The Police Minister has released a public discussion document on the much-talked-about Firearms Prohibition Orders which could see ‘high risk’ people banned from even visiting a property where licensed guns are kept.
The Government is testing the waters on Firearms Prohibition Orders, with a thorough public consultation aimed at gauging the public mood and navigating sticky human rights issues.
Firearms Prohibition Orders (FPOs) are a frequently mooted solution to gun crime, seen as a way for police to crack down on gun-wielding gang members without imposing further regulations on law-abiding gun owners.
To date, attempts to introduce FPOs in New Zealand have failed, with a particular doozy during the 2017 election by then-Police Minister Paula Bennett who boldly told reporters she believed gang members had fewer human rights than other people.
Her proposed bill has been passed around National Party police spokespeople, and constantly pushed as a solution to gun crime, despite early advice from police that the Government should not adopt the bill because it raised anomalies in the current laws and did not go far enough in its protections.
Revisiting the possibility of FPOs has long been on the agenda of Police Minister Stuart Nash, but the work only ramped up following the Christchurch terror attack in March.
The first two rounds of gun law reforms have focused on removing the most dangerous weapons from circulation, and making sure only ‘fit and proper’ people are able to gain a firearms licence.
“FPOs would give police greater powers to investigate people whose behaviour cannot be regulated by a firearms licensing system.”
But the introduction of FPOs would potentially give police additional powers to go after people who had broken the law, or were believed to pose a specific safety risk.
“FPOs would give police greater powers to investigate people whose behaviour cannot be regulated by a firearms licensing system,” Nash said.
Rather than slapping down a pre-cooked bill, the minister has decided to put out some broad options in a public discussion document, asking for feedback on how the legislation should be designed.
This softly, softly approach speaks to the significant human rights implications.
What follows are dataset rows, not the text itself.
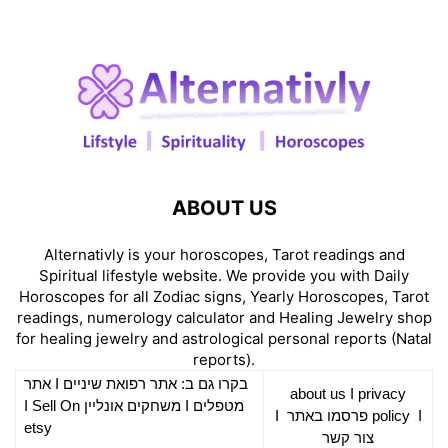
ABOUT US
Alternativly is your horoscopes, Tarot readings and
Spiritual lifestyle website. We provide you with Daily
Horoscopes for all Zodiac signs, Yearly Horoscopes, Tarot
readings, numerology calculator and Healing Jewelry shop
for healing jewelry and astrological personal reports (Natal
reports).
אתר
I
רפואת שיניים
בקרו גם ב: אתר
about us
I
privacy
Sell On
I
משחקים אונליין
I
מטפלים
I
פרסמו באתר
policy
I
etsy
צור קשר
The Government wants to gauge the public mood on where the balance lies in limiting individuals’ rights in order to protect public safety.
These orders could give police powers to search properties and confiscate illegal firearms, as well as monitor conditions placed on people with a history of offending, and stop them from being around firearms.
“In practice this may mean a person subject to a FPO could not live in or visit a property where firearms are held, even if the firearm owner is licensed. They could not be in a vehicle which is carrying a firearm. They could not go hunting even under supervision. They could still associate with lawful gun owners, but not if a firearm is present,” Nash said.
These changes would constrain individual rights and could impact on freedom of association, freedom of movement, the right to be secure against unreasonable search, and the right to be presumed innocent.
There are also issues regarding likely inequities stemming from law changes.
Specifically, police said Māori men might be over-represented in the number of people subject to FPOs, because Māori men are over-represented in statistics for the type of offending which could make a person subject to a FPO. However, Māori women might benefit from the introduction of an FPO regime because they are more likely to be victims of violence, particularly family violence.
It is hard to know how many people could be subject to FPOs. Hundreds are issued in New South Wales each year, But it is possible that fewer than 20 FPOs could be issued in the first year of a regime in New Zealand, police said. At the other end, the toughest regime put forward as an option could see more than 1000 people being subject to an FPO.
The Government said the public feedback offered a way to fine-tune the proposal before any specific legislation was put forward.
“Any FPO regime would need to be carefully balanced to mitigate inequalities in the criminal justice system.”
Gun crime has increased in the country in recent years, with police attending 200 firearms events every month. In the 15 months to September, almost 1050 guns were reported stolen. In 2018, 771 guns were reported stolen, up from 440 in 2010.
Meanwhile, police have seized about 1600 firearms from gangs and other offenders since March.
It is important to note these orders would not just apply to known gang members and associates with a criminal history, if introduced, they could extend to other organised criminal groups, members of extremist ideological groups, and those with a history of violent offending or family harm.
While there has been general agreement that something needs to be done about rising gun crime, the reaction to FPOs may not be entirely positive.
There has been some unease over the current armed patrols pilot, where members of the Armed Offenders Squad patrolled certain suburbs, equipped with firearms. And more visible arming of police in the wake of the Christchurch attack has garnered a mixed reaction.
Jacinda Ardern said FPOs were about ensuring people that posed the most threat came nowhere near firearms. They offered “one more tool”, she said.
Consultation will run until January 13.